友の会読書サークルBooks

本の紹介「きっかけはコイの歯から」

「きっかけはコイの歯から 魚と米と人のかかわり」中島経夫著、サンライズ出版、2024年1月、ISBN978-4-88325-805-5、2800円+税


【注意】本の紹介は、それぞれの紹介者が自らの判断によって行なっています。他の人からの意見を取り入れて、変更をする場合もありますが、あくまでも紹介文は紹介者個人の著作物であり、サークル全体や友の会、あるいは博物館の意見ではないことをお断りしておきます。
 もし紹介文についてご意見などありましたら、運営責任者の一人である和田(wadat@omnh.jp)までご連絡下さい。
[トップページ][本の紹介][会合の記録]

【森住奈穂 20240919】【公開用有】
●「きっかけはコイの歯から」中島経夫著、サンライズ出版

 コイ科魚類の咽頭歯に関する形態学的研究を専門とする著者。コイ科はこの歯以外に歯がなく、種類毎に形や本数が違っているそう。歯科大学に就職し、走査型電子顕微鏡を使って咽頭歯の形態形成を調べまくり類型化した事。咽頭歯化石研究も並行、そこから見えてきた日本列島の淡水魚類相の発達史や琵琶湖の自然史について。琵琶湖博物館準備室に席を移し、博物館サポーターとの共同研究や、縄文遺跡から出土した咽頭歯が40万年前に絶滅したと考えていたクセノキプリスのものだったことから考古学にも研究対象が広がった事。あんな事こんな事、あったでしょう、と盛りだくさんな半生記。1960年代まで普通にあった水田漁撈。フナやコイが自由に出入りする水田、そんな景色がまた見られるといいなぁ。

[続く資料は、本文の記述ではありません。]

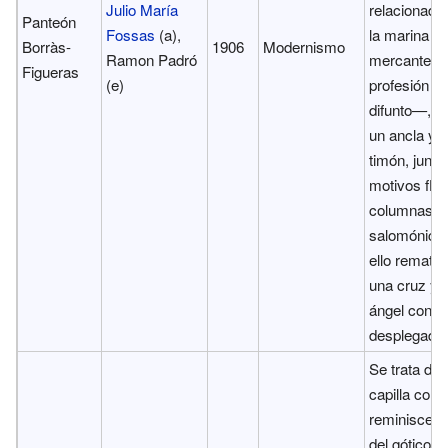
Julio María
relacionado
Panteón
Fossas
(a),
la marina
Borràs-
1906
Modernismo
Ramon Padró
mercante 
Figueras
(e)
profesión de
difunto—, 
un ancla y 
timón, junto
motivos flor
columnas
salomónicas
ello remata
una cruz y 
ángel con la
desplegada
Se trata de
capilla con
reminiscenc
del gótico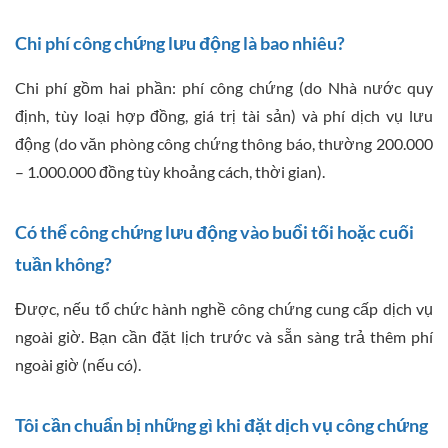
Chi phí công chứng lưu động là bao nhiêu?
Chi phí gồm hai phần: phí công chứng (do Nhà nước quy
định, tùy loại hợp đồng, giá trị tài sản) và phí dịch vụ lưu
động (do văn phòng công chứng thông báo, thường 200.000
– 1.000.000 đồng tùy khoảng cách, thời gian).
Có thể công chứng lưu động vào buổi tối hoặc cuối
tuần không?
Được, nếu tổ chức hành nghề công chứng cung cấp dịch vụ
ngoài giờ. Bạn cần đặt lịch trước và sẵn sàng trả thêm phí
ngoài giờ (nếu có).
Tôi cần chuẩn bị những gì khi đặt dịch vụ công chứng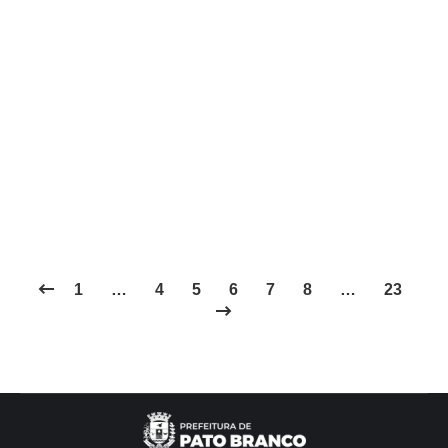
Considerando as Emenda de Bancada nº 97/2024
e a Emenda Individual nº 94/2024, que destinaram
recursos orçamentários a Organização da
Sociedade Civil, contemplando o valor total de R$
50.000,00 (cinquenta mil reais). Justifica-se a
INEXIGIBILIDADE de Chamamento Público para
celebrar Termo de Colaboração, nos termos do art.
2º, Inciso VII da Lei 13.019/2014 e Art…
1
…
4
5
6
7
8
…
23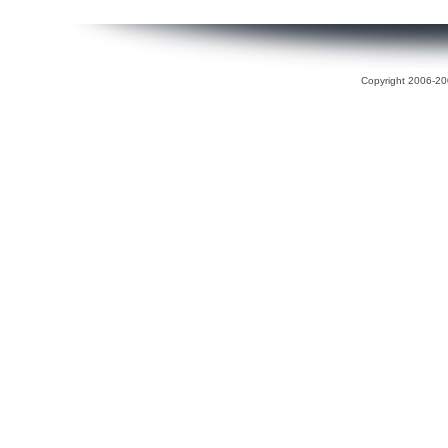
Copyright 2006-200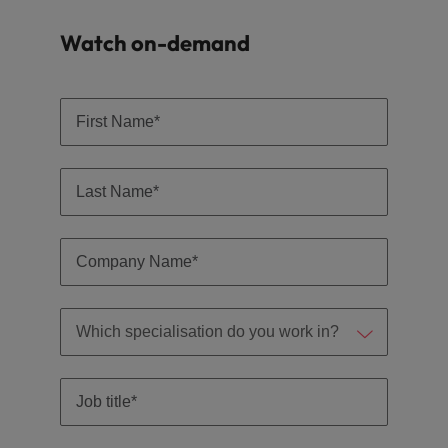
Índia
Taiwan
carreira na Robert Walters Portugal.
Watch on-demand
Indonésia
Vietnã
Saiba mais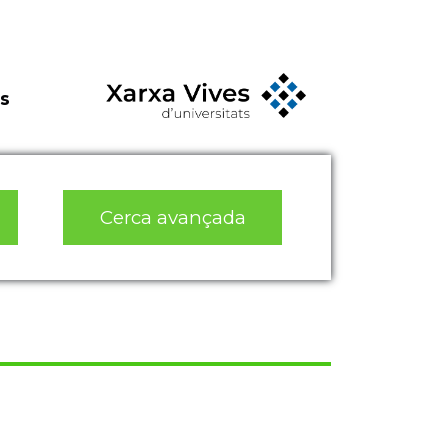
s
Cerca avançada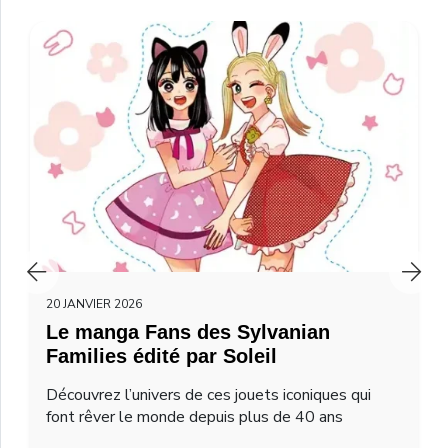
20 JANVIER 2026
Le manga Fans des Sylvanian
Families édité par Soleil
Découvrez l’univers de ces jouets iconiques qui
font rêver le monde depuis plus de 40 ans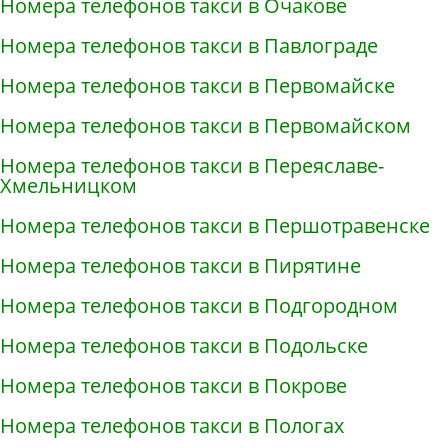
Номера телефонов такси в Очакове
Номера телефонов такси в Павлограде
Номера телефонов такси в Первомайске
Номера телефонов такси в Первомайском
Номера телефонов такси в Переяславе-
Хмельницком
Номера телефонов такси в Першотравенске
Номера телефонов такси в Пирятине
Номера телефонов такси в Подгородном
Номера телефонов такси в Подольске
Номера телефонов такси в Покрове
Номера телефонов такси в Пологах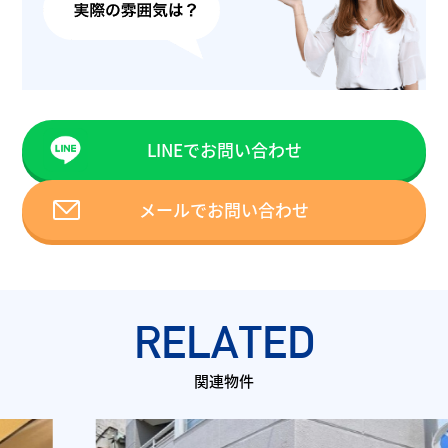
LINEでお問い合わせ
メールでお問い合わせ
RELATED
関連物件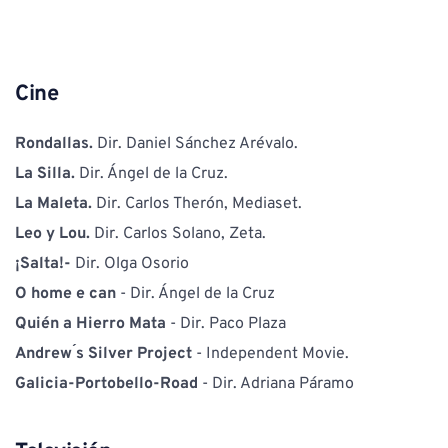
Cine
Rondallas. 
Dir. Daniel Sánchez Arévalo.
La Silla. 
Dir. Ángel de la Cruz.
La Maleta. 
Dir. Carlos Therón, Mediaset.
Leo y Lou. 
Dir. Carlos Solano, Zeta. 
¡Salta!- 
Dir. Olga Osorio 
O home e can
 - Dir. Ángel de la Cruz
Quién a Hierro Mata
 - Dir. Paco Plaza
Andrew ́s Silver Project 
- Independent Movie. 
Galicia-Portobello-Road
 - Dir. Adriana Páramo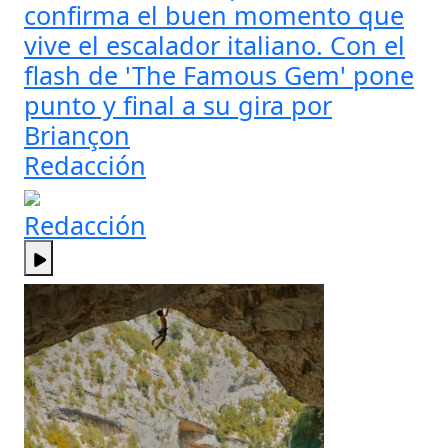
confirma el buen momento que
vive el escalador italiano. Con el
flash de 'The Famous Gem' pone
punto y final a su gira por
Briançon
Redacción
Redacción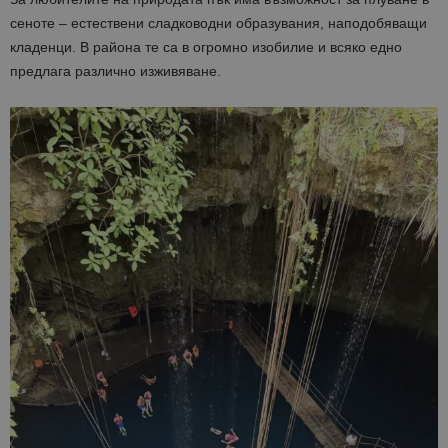
сеноте – естествени сладководни образувания, наподобяващи
кладенци. В района те са в огромно изобилие и всяко едно
предлага различно изживяване.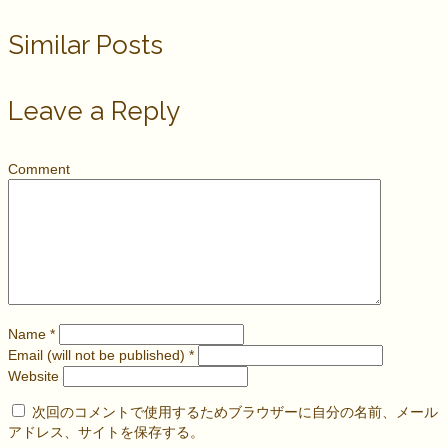
Similar Posts
Leave a Reply
Comment
Name
*
Email (will not be published)
*
Website
次回のコメントで使用するためブラウザーに自分の名前、メール
アドレス、サイトを保存する。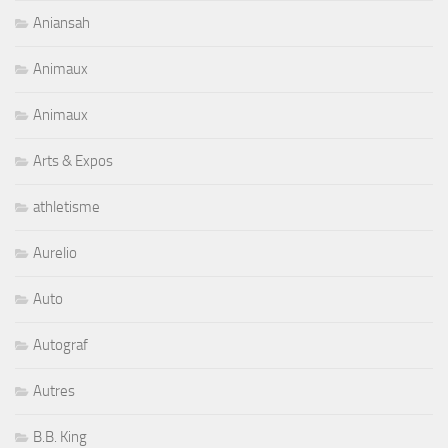
Aniansah
Animaux
Animaux
Arts & Expos
athletisme
Aurelio
Auto
Autograf
Autres
B.B. King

 お薦め度:★★★  対象:コイの歯からいったい何が見えたのか、気になる人
【萩野哲 20240813】
●「きっかけはコイの歯から」中島経夫著、サンライズ出版

 顎に歯がないコイ科の魚は咽頭骨とそこから生える歯が発達している。著者は、何の規則性もないように見える、小さいものではミリ以下のサイズのコイ科魚類の咽頭歯の発生・発達段階や類型化を研究し、そこからコイ科の系統進化をも類推した。化石として発見される咽頭歯から、地史的な魚類相の変遷のみならず、当時の河川環境をも推定できる。貝塚などの遺跡から発見される魚類遺存体からは、当時の人がどのような漁労を行い、どのような魚をどのように保存加工していたかも想像できる。水田がコイやフナの生活環境や産卵場所を拡げ、一方で姿を消した種もいた。漁労も効率化され、コメの収量も増えた。1960年代から圃場整備事業が始まり米の収量のみが重視されるようになると、水田と魚の距離は離れていったが、今世紀になって本来の姿を取り戻しつつあるようだ。

 お薦め度:★★★  対象:微小な咽頭歯から何が判るか知りたい人
【和田岳 20240918】
●「きっかけはコイの歯から」中島経夫著、サンライズ出版

 琵琶湖博物館の名誉学芸員が、魚類学から古生物学・考古学へ、大学院以降の研究史を紹介した一冊。イントロによると、コイの歯からさまざまな事が判ることを伝えるのが目的とのこと。
 最初は魚類学。第1章は、咽頭歯研究のきっかけ。ワタカを調べようとして失敗。で、第2章は、ホンモロコの咽頭歯研究。第3章、歯科大学に就職して、コイ科の咽頭歯研究を本格化させる。
 第3章の途中から化石に手を出す。ワタカ化石にはじまり、さまざまな咽頭歯化石を研究し、対象は古琵琶湖から東アジアに発展。
 第4章で琵琶湖博物館での考古学的展開。咽頭歯研究から、日本の魚類相、そして縄文文化・弥生文化を語りはじめる。イネと同時に魚を育てる場としての水田という視点は面白い 。